Ach, diese Schwestern! Wunderbar, bewunderbar. Wie Feen schweben sie durch Praxis und Behandlungszimmer. In schicke, marineblaue Blusen, blütenrein weiße Hosen gekleidet. Rollschränkchen vor sich her schiebend, mit von beiden Unterarmen hängenden Plasmakonserven, mit Patientenakten unter die Achseln geklemmt, immer unter Druck, aber stets auch zu einem Lächeln bereit, mit einem freundlichen Wort auf den Lippen.     
Plötzlich piepsen drei Wecker gleichzeitig. Backt ihr hier Plätzchen, oder was?, fragt eine der bleichsten Kranken, die sonst immer nur reglos an ihrem Tropf hängt und still vor sich hin leidet.
Anfang des Monats also die achte Hormonspritze gegen den Tumor und seine Gesellen, in die rechte Hüfte. Gleichzeitig Grippeimpfung, links in den Hintern. Und auch nochmal Blutabzapfen.
Apropos: Wie waren denn meine Laborwerte beim letzten Mal, vor einem Monat?, will ich wissen. Schwester U. schaut im Computer nach. Leber, Niere, Schilddrüse – alles bestens, verrät sie. Aber ich muss Ihnen heute noch einmal ein paar Tropfen abnehmen, weil Sie in zwei Wochen ja den Termin in der Uniklinik haben.

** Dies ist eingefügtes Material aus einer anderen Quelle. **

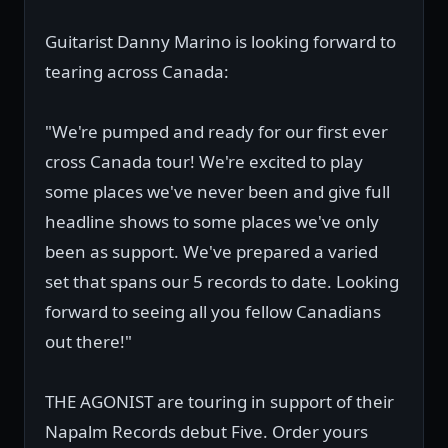
Guitarist Danny Marino is looking forward to
tearing across Canada:
"We're pumped and ready for our first ever
cross Canada tour! We're excited to play
some places we've never been and give full
headline shows to some places we've only
been as support. We've prepared a varied
set that spans our 5 records to date. Looking
forward to seeing all you fellow Canadians
out there!"
THE AGONIST are touring in support of their
Napalm Records debut Five. Order yours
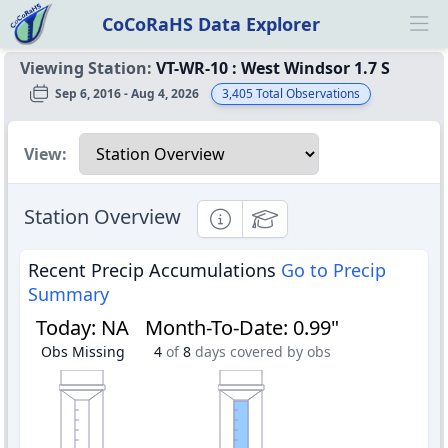
CoCoRaHS Data Explorer
Ope
Viewing Station:
VT-WR-10
:
West Windsor 1.7 S
Sep 6, 2016 - Aug 4, 2026
3,405
Total Observations
Select a view
View:
Station Overview
Informational
Educational
Recent Precip Accumulations
Go to Precip
Summary
Today
:
NA
Month-To-Date
:
0.99"
Obs Missing
4
of
8
days covered by obs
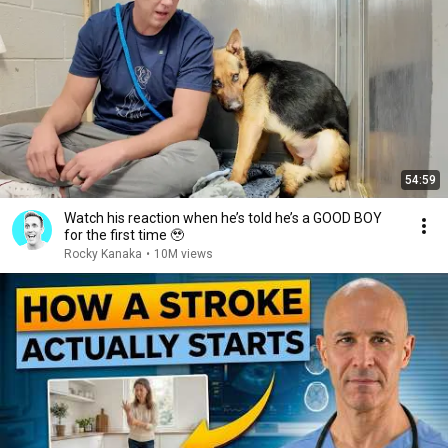
54:59
Watch his reaction when he’s told he’s a GOOD BOY
for the first time 🥹
Rocky Kanaka
•
10M views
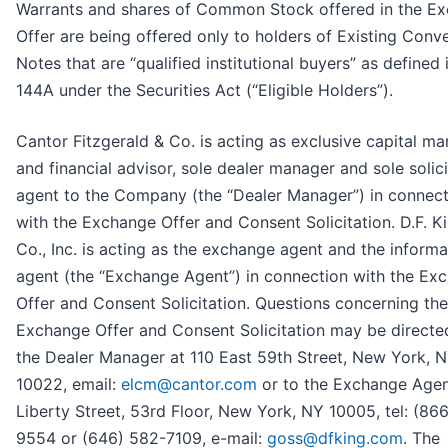
Warrants and shares of Common Stock offered in the E
Offer are being offered only to holders of Existing Conve
Notes that are “qualified institutional buyers” as defined 
144A under the Securities Act (“Eligible Holders”).
Cantor Fitzgerald & Co. is acting as exclusive capital ma
and financial advisor, sole dealer manager and sole solici
agent to the Company (the “Dealer Manager”) in connect
with the Exchange Offer and Consent Solicitation. D.F. K
Co., Inc. is acting as the exchange agent and the informa
agent (the “Exchange Agent”) in connection with the Ex
Offer and Consent Solicitation. Questions concerning the
Exchange Offer and Consent Solicitation may be directe
the Dealer Manager at 110 East 59th Street, New York, 
10022, email:
elcm@cantor.com
or to the Exchange Agen
Liberty Street, 53rd Floor, New York, NY 10005, tel: (86
9554 or (646) 582-7109, e-mail:
goss@dfking.com
. The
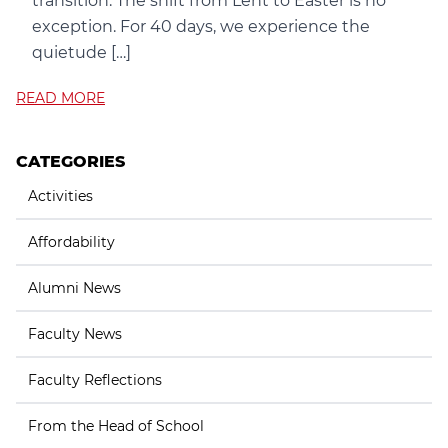
transition. The shift from Lent to Easter is no
exception. For 40 days, we experience the
quietude […]
READ MORE
CATEGORIES
Activities
Affordability
Alumni News
Faculty News
Faculty Reflections
From the Head of School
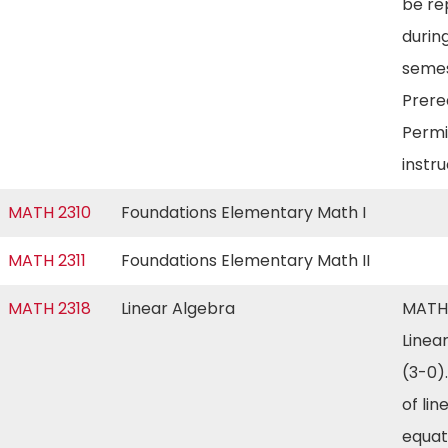
be re
during
semes
Prereq
Permi
instr
MATH 2310
Foundations Elementary Math I
MATH 2311
Foundations Elementary Math II
MATH 2318
Linear Algebra
MATH
Linea
(3-0)
of lin
equat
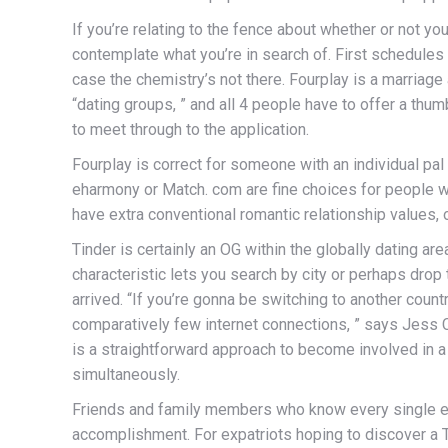
If you’re relating to the fence about whether or not y
contemplate what you’re in search of. First schedules ar
case the chemistry’s not there. Fourplay is a marriage
“dating groups, ” and all 4 people have to offer a th
to meet through to the application.
Fourplay is correct for someone with an individual pal 
eharmony or Match. com are fine choices for people who 
have extra conventional romantic relationship values,
Tinder is certainly an OG within the globally dating ar
characteristic lets you search by city or perhaps dro
arrived. “If you’re gonna be switching to another count
comparatively few internet connections, ” says Jess Ca
is a straightforward approach to become involved in a 
simultaneously.
Friends and family members who know every single even
accomplishment. For expatriots hoping to discover a Tha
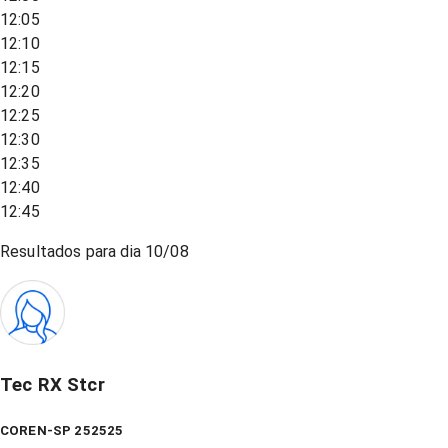
12:05
12:10
12:15
12:20
12:25
12:30
12:35
12:40
12:45
Resultados para dia
10/08
Tec RX Stcr
COREN-SP 252525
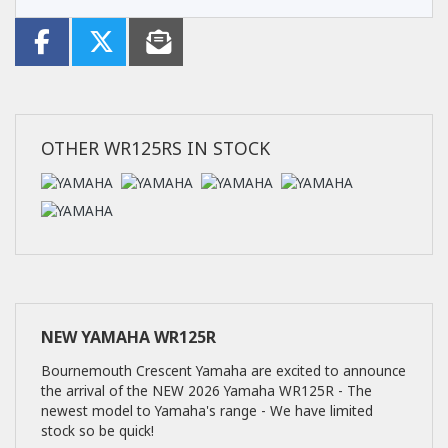
OTHER
WR125RS
IN STOCK
NEW
YAMAHA WR125R
Bournemouth Crescent Yamaha are excited to announce
the arrival of the NEW 2026 Yamaha WR125R - The
newest model to Yamaha's range - We have limited
stock so be quick!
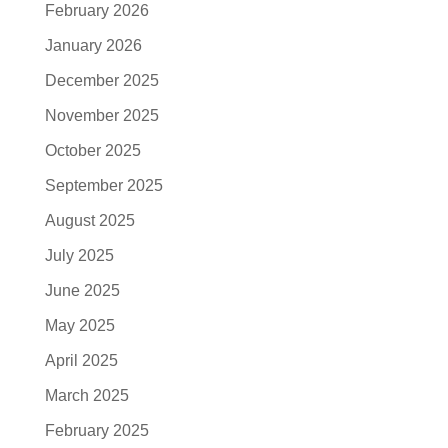
February 2026
January 2026
December 2025
November 2025
October 2025
September 2025
August 2025
July 2025
June 2025
May 2025
April 2025
March 2025
February 2025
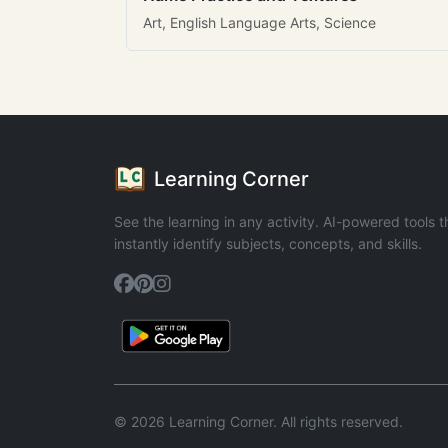
Art, English Language Arts, Science
Learning Corner
See the learning in any activity. AI-powered tools t
instantly identify subjects, concepts, and skills.
© 2026 Learning Corner. All rights reserved.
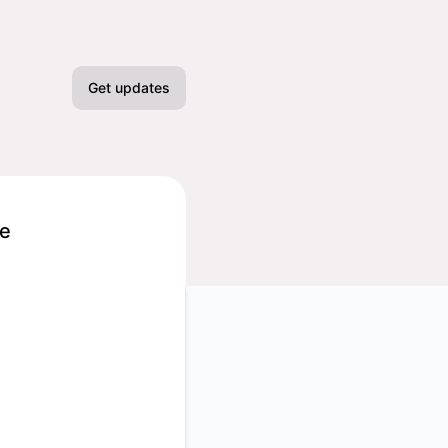
Get updates
Email
Slack
ge
Microsoft Teams
Google Chat
Webhook
TC
RSS
Atom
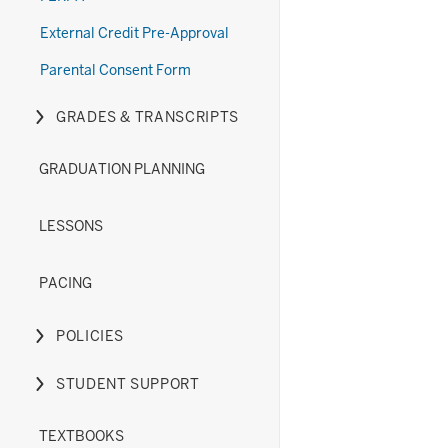
(New)
Diploma
under
links
section
Options
the
nested
External Credit Pre-Approval
(Old)
Exams
under
Parental Consent Form
section
section
the
Forms
GRADES & TRANSCRIPTS
section
Expand
or
GRADUATION PLANNING
hide
links
nested
LESSONS
under
the
PACING
Grades
&
POLICIES
Transcripts
Expand
section
or
STUDENT SUPPORT
hide
Expand
links
or
TEXTBOOKS
nested
hide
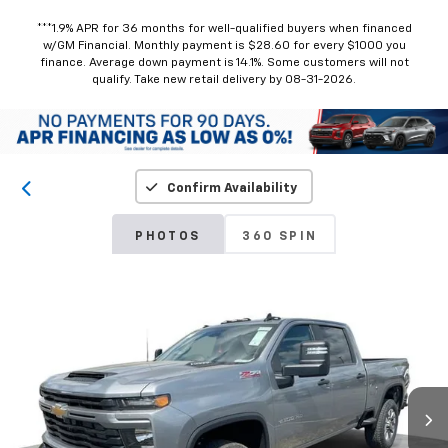
***1.9% APR for 36 months for well-qualified buyers when financed
w/GM Financial. Monthly payment is $28.60 for every $1000 you
finance. Average down payment is 14.1%. Some customers will not
qualify. Take new retail delivery by 08-31-2026.
Confirm Availability
PHOTOS
360 SPIN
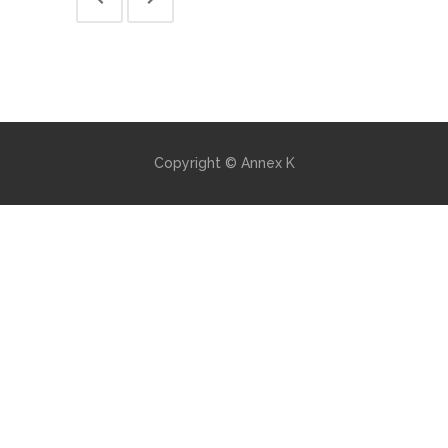
Copyright © Annex K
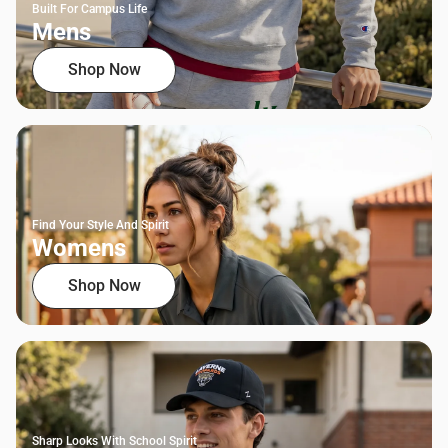
Built For Campus Life
Mens
Shop Now
Find Your Style And Spirit
Womens
Shop Now
Sharp Looks With School Spirit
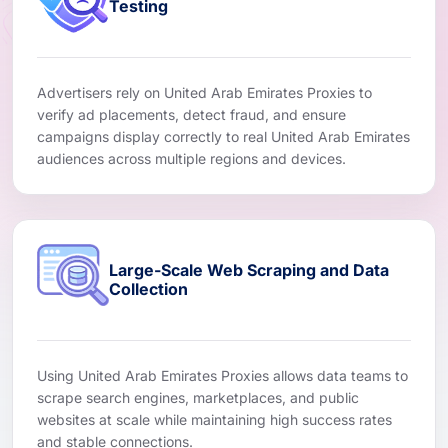
Testing
Advertisers rely on United Arab Emirates Proxies to
verify ad placements, detect fraud, and ensure
campaigns display correctly to real United Arab Emirates
audiences across multiple regions and devices.
Large-Scale Web Scraping and Data
Collection
Using United Arab Emirates Proxies allows data teams to
scrape search engines, marketplaces, and public
websites at scale while maintaining high success rates
and stable connections.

Genau, sieben Monate später: der nächste Schub durch die Röhre, der nächste PET-CT. Dann wird sich zeigen, was sich wie und wohin entwickelt hat. Richtig freuen tut man sich ja nicht auf dieses Rendezvous mit dem engen Maschinenschlauch. Andererseits ..., ein bisschen mehr Gewissheit, Klarheit ist auch nicht übel.
Zumindest die Blutanalyse von gestern macht Hoffnung. Sämtliche Werte sind vorbildlich, sagte Schwester U., nachdem die Behälter mit den bunten Verschlüssen im Nebenzimmer unter der Lupe waren.